Officials say a utility company will pay $53 million for breaking pipeline safety laws and causing a series of natural gas explosions that killed one person and damaged dozens of homes
A utility company will pay the largest criminal fine ever imposed for breaking a federal pipeline safety law — $53 million — and plead guilty to causing a series of natural gas explosions in Massachusetts that killed one person and damaged dozens of homes, federal officials said Wednesday.
Columbia Gas of Massachusetts has agreed to plead guilty to violating the Pipeline Safety Act and pay the fine to resolve a federal investigation into the explosions that rocked three communities in the Merrimack Valley, north of Boston, in September 2018.
“Today’s settlement is a sobering reminder that if you decide to put profits before public safety, you will pay the consequences,” FBI Agent Joseph Bonavolonta said.
The company said in an emailed statement that it takes full responsibility for the disaster.
“Today’s resolution with the U.S. Attorney’s Office is an important part of addressing the impact,” the company wrote. “Our focus remains on enhancing safety, regaining the trust of our customers and ensuring that quality service is delivered.”

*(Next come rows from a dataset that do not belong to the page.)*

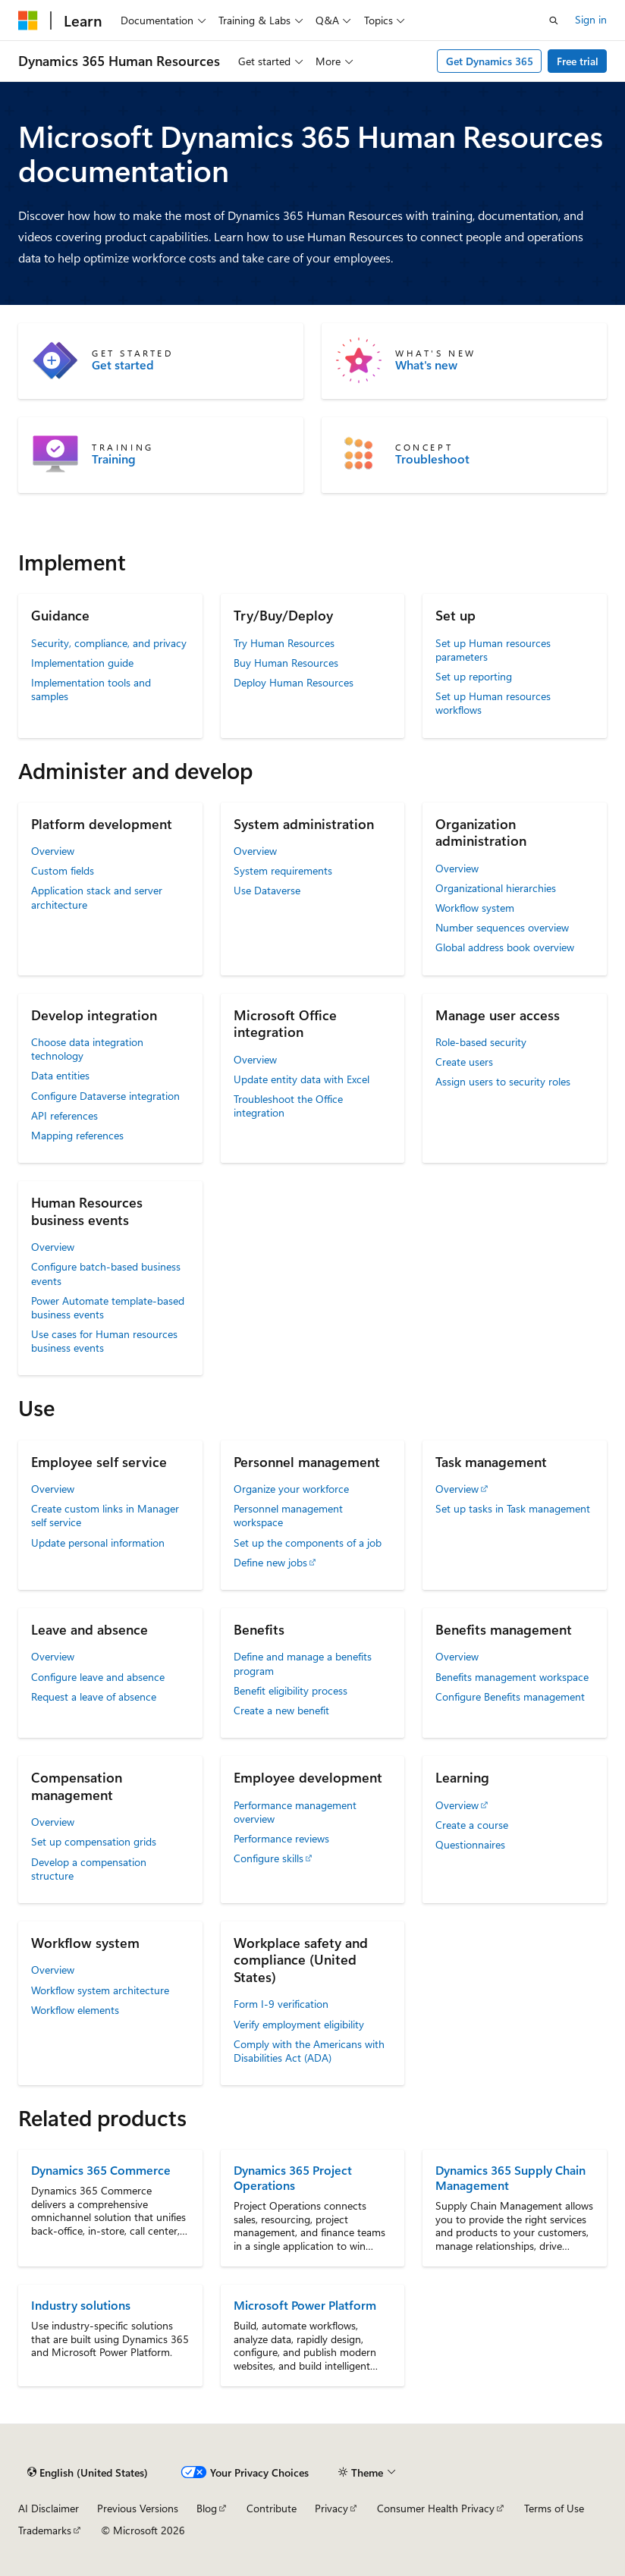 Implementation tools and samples (91, 689)
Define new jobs (270, 1562)
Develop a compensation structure (88, 1869)
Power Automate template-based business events (107, 1307)
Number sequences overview (502, 927)
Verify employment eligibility (299, 2024)
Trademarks (44, 2530)
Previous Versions (137, 2508)
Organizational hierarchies (495, 888)
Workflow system (474, 907)
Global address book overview (504, 947)
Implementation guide (82, 662)
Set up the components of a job (308, 1542)
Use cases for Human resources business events (104, 1341)
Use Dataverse (267, 890)
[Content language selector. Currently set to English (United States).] (87, 2473)
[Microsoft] (28, 20)
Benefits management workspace (512, 1677)
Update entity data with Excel (301, 1079)
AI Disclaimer (48, 2508)
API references (64, 1115)
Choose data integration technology (87, 1049)
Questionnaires (470, 1844)
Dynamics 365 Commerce (101, 2170)
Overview (52, 850)
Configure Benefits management (510, 1696)
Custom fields (62, 870)
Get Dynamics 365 (489, 61)
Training (114, 459)
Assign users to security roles (502, 1081)
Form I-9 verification (281, 2003)
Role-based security (480, 1042)
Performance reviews (281, 1838)
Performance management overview (295, 1812)
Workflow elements (75, 2010)
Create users (464, 1061)
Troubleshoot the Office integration (288, 1106)
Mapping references (77, 1135)
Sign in (591, 19)
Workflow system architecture (100, 1990)
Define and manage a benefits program (303, 1663)
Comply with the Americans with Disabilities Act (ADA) (309, 2051)
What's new (426, 364)
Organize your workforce (291, 1488)
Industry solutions (80, 2305)
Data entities (60, 1075)
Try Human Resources (284, 643)
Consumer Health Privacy (436, 2508)
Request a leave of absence (93, 1696)
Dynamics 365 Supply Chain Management (510, 2177)
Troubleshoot (432, 459)
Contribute (272, 2508)
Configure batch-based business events (106, 1273)
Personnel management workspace (288, 1515)
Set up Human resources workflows (493, 703)
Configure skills (268, 1858)
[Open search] (554, 20)
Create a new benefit (281, 1710)
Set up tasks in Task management (512, 1508)
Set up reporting (473, 676)
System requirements (283, 870)
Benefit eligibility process (290, 1690)
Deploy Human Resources (293, 682)
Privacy (331, 2508)
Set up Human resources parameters (493, 650)
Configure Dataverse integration (105, 1096)
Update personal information (98, 1542)
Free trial (577, 61)
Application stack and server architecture (96, 897)
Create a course (471, 1824)
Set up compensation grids (93, 1841)
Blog (206, 2508)
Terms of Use (554, 2508)
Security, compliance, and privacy (109, 643)
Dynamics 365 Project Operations (293, 2177)
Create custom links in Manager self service (105, 1515)
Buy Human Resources (286, 662)
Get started (123, 364)
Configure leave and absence (98, 1677)
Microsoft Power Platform (305, 2305) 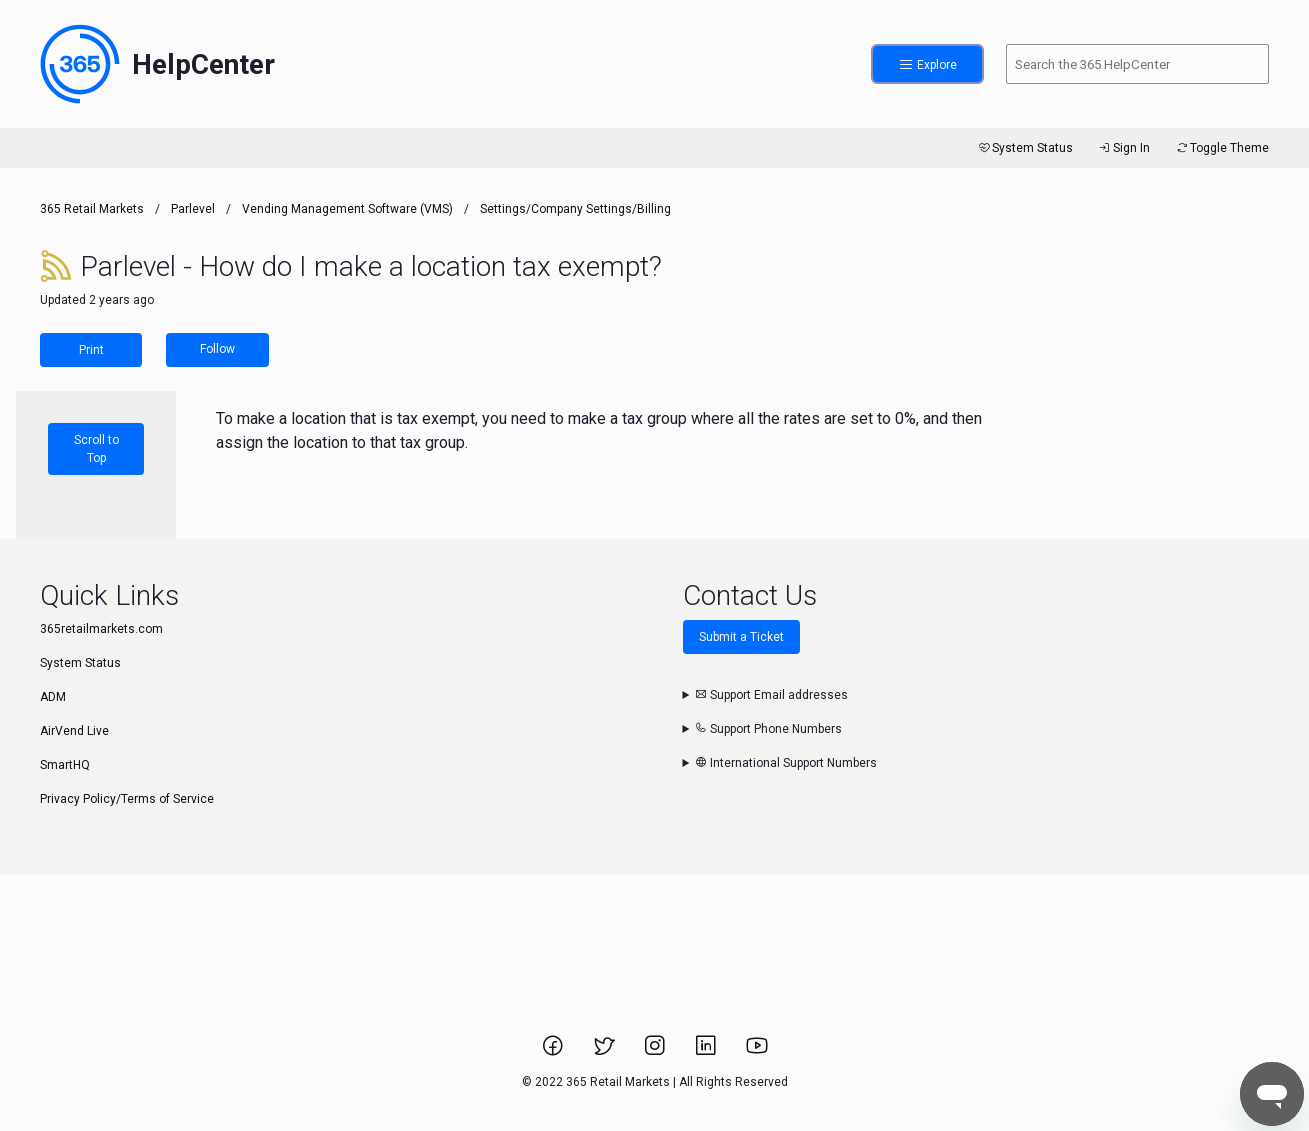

The company’s parent, Merrillville, Indiana-based NiSource Inc., has also agreed to try to sell the company and cease any gas pipeline and distribution activities in Massachusetts, according to court documents. Any profit from the sale of Columbia Gas of Massachusetts will be handed over to the federal government.
“We knew that one of the things those communities wanted was for Columbia Gas to simply go away,” U.S. Attorney Andrew Lelling told reporters. “The tragedy was to such an extent that it would be extremely difficult for the populations in those towns to trust this company going forward, so that was one of our priorities when we struck this deal,” he said.
The explosions and fires outraged the communities of Lawrence, Andover and North Andover, where thousands of homes and businesses went without gas service for weeks, and months in some cases, during the winter. Residents and public officials lashed out at the company for not adequately responding and called for officials to be held accountable.
Leonel Rondon, 18, died when a chimney collapsed on his vehicle in the driveway of a friend’s home — hours after he had gotten his driver’s license. About two dozen others were injured, and dozens of buildings were damaged or destroyed.
A series of class action lawsuits stemming from the explosions has settled for $143 million. The settlement awaits final approval from a judge.
Lawrence Mayor Dan Rivera praised the plea deal, saying it will be a “great day” when Columbia Gas no longer exists.
“This agreement will bring some much needed solace to those affected,” he told reporters.
The National Transportation Safety Board blamed the explosions on overpressurized gas lines, saying the company failed to account for critical pressure sensors as workers replaced century-old cast-iron pipes in Lawrence. That omission caused high-pressure gas to flood the neighborhood’s distribution system at excessive levels.
Lelling said federal investigators found that Columbia Gas violated minimum safety standards for starting up and shutting down gas lines through a “pattern of flagrant indifference.”
An internal company notice circulated in 2015 showed that the company knew that failing to properly account for control lines in construction projects could cause fires and explosions, officials said. Yet Columbia Gas cut corners to increase its bottom line, officials said.
The company didn’t keep reliable records of control lines because it was too expensive, hired inexperienced and untrained workers, and didn’t communicate with the city of Lawrence about construction projects, Bonavolonta said. Columbia Gas couldn’t even give NTSB investigators an accurate picture of who its customers were in the immediate wake of the explosions, he said.
“This disaster was caused by a whole management failure at Columbia Gas,” Lelling said.
Until Columbia Gas is sold, an independent monitor will ensure that the company is following state and federal laws, Lelling said.
The disaster prompted federal officials to call in September for every state to require that all natural gas infrastructure projects be reviewed and approved by a licensed professional engineer. The NTSB also recommended that natural gas utilities be required to install additional safeguards on low pressure systems like the one involved in the explosions.
Columbia Gas is scheduled to plead guilty on March 9.